Create XML based on text tree - c#

I need to go from a list like this:
/home
/home/room1
/home/room1/subroom
/home/room2
/home/room2/miniroom
/home/room2/bigroom
/home/room2/hugeroom
/home/room3
to an xml file. I've tried using LINQ to XML to do this but I just end up getting confused and not sure what to do from there. Any help is much appreciated!
Edit:
I want the XML file to look something like this:
<home>
<room1>
<subroom>This is a subroom</subroom>
</room1>
<room2>
<miniroom>This is a miniroom</miniroom>
<bigroom>This is a bigroom</bigroom>
<hugeroom>This is a hugeroom</hugeroom>
</room2>
<room3></room3>
</home>
The text inside if the tags ("this is a subroom", etc) is optional, but would be really nice to have!

Ok buddy, here's a solution.
Couple of notes and explanation.
Your text structure can be split up into lines and then again by the slashes into the names of the XML nodes. If you think of the text in this way, you get a list of "lines" broken into a list of
names.
/home
First of all, the first line /home is the root of the XML; we can get rid of it and just create and XDocument object with that name as the root element;
var xDoc = new XDocument("home");
Of course we don't want to hard code things but this is just an example. Now, on to the real work:
/home/room1/
/home/room1/bigroom
etc...
as a List<T> then it will look like this
myList = new List<List<string>>();
... [ add the items ]
myList[0][0] = home
myList[0][1] = room1
myList[1][0] = home
myList[1][1] = room1
myList[1][2] = bigroom
So what we can do to get the above structure is use string.Split() multiple times to break your text first into lines, then into parts of each line, and end up with a multidimensional array-style List<T> that contains List<T> objects, in this case, List<List<string>>.
First let's create the container object:
var possibleNodes = new List<List<string>>();
Next, we should split the lines. Let's call the variable that holds the text, "text".
var splitLines = text
.Split(new string[] { Environment.NewLine }, StringSplitOptions.RemoveEmptyEntries)
.ToList();
This gives us a List but our lines are still not broken up. Let's split them again by the slash (/) character. This is where we build our node names. We can do this in a ForEach and just add to our list of possible nodes:
splitLines.ForEach(l =>
possibleNodes.Add(l
.Split(new char[] { '/' }, StringSplitOptions.RemoveEmptyEntries)
.ToList()
)
);
Now, we need to know the DEPTH of the XML. Your text shows that there will be 3 nodes of depth. The node depth is the maximum depth of any one given line of nodes, now stored in the List<List<string>>; we can use the .Max() method to get this:
var nodeDepth = possibleNodes.Max(n => n.Count);
A final setup step: We don't need the first line, because it's just "home" and it will be our root node. We can just create an XDocument object and give it this first line to use as the name of Root:
// Create the root node
XDocument xDoc = new XDocument(new XElement(possibleNodes[0][0]));
// We don't need it anymore
possibleNodes.RemoveAt(0);
Ok, here is where the real work happens, let me explain the rules:
We need to loop through the outer list, and through each inner list.

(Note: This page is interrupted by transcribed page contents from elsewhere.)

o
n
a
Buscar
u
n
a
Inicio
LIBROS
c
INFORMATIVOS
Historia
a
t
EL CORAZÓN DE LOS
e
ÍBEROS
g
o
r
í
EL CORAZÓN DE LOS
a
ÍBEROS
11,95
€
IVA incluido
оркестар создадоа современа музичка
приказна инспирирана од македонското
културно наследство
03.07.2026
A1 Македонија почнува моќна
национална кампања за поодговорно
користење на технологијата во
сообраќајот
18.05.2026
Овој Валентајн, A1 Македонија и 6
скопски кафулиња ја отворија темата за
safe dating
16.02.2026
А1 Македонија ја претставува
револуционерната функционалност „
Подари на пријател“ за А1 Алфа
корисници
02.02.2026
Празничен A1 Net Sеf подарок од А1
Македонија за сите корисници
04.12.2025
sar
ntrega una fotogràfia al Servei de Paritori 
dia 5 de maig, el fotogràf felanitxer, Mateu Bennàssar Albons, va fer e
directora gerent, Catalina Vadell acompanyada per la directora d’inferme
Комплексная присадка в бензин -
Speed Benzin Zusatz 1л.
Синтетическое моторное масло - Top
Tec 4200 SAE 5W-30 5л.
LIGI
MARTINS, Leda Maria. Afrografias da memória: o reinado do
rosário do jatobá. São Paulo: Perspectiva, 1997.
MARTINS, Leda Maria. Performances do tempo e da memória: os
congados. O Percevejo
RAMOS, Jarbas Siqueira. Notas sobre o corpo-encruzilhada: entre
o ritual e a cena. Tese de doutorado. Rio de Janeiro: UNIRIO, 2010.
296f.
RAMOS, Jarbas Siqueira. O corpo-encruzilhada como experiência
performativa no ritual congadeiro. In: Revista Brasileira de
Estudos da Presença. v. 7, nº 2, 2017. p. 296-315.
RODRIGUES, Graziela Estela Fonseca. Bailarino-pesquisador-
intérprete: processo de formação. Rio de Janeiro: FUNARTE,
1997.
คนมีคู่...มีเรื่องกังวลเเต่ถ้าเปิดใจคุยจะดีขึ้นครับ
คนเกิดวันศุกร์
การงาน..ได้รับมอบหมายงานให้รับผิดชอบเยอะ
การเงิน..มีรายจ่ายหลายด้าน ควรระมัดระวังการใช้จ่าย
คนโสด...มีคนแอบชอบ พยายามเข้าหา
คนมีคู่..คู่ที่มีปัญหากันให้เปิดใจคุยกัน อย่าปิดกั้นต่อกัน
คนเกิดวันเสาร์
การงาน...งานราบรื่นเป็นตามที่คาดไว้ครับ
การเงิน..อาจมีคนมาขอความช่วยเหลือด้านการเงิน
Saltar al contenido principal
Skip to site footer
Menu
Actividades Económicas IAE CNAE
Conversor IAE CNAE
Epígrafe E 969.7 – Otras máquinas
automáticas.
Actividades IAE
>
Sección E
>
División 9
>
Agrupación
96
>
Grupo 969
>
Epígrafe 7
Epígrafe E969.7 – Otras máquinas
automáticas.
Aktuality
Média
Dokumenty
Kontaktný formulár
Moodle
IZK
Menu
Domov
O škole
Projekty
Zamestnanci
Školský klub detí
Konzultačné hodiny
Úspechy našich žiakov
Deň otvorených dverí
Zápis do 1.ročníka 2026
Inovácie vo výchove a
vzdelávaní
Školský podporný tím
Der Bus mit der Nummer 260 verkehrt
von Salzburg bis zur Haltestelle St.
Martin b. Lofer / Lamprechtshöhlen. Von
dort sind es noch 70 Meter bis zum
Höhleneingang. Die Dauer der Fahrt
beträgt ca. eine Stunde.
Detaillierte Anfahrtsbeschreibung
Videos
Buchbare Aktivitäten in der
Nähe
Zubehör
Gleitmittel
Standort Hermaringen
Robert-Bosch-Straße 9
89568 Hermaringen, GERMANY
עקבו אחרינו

We can use the list indexes to understand which node to add to or which names to ignore
We need to keep hierarchy proper and not duplicate nodes, and some XLinq helps here
The loops - see the comments for a detailed explanation:
// This gets us looping through the outer nodes
for (var i = 0; i < possibleNodes.Count; i++)
{
// Here we go "sideways" by going through each inner list (each broken down line of the text)
for (var ii = 1; ii < nodeDepth; ii++)
{
// Some lines have more depth than others, so we have to check this here since we are looping on the maximum
if (ii < possibleNodes[i].Count)
{
// Let's see if this node already exists
var existingNode = xDoc.Root.Descendants().FirstOrDefault(d => d.Name.LocalName == (possibleNodes[i][ii]));
// Let's also see if a parent node was created in the previous loop iteration.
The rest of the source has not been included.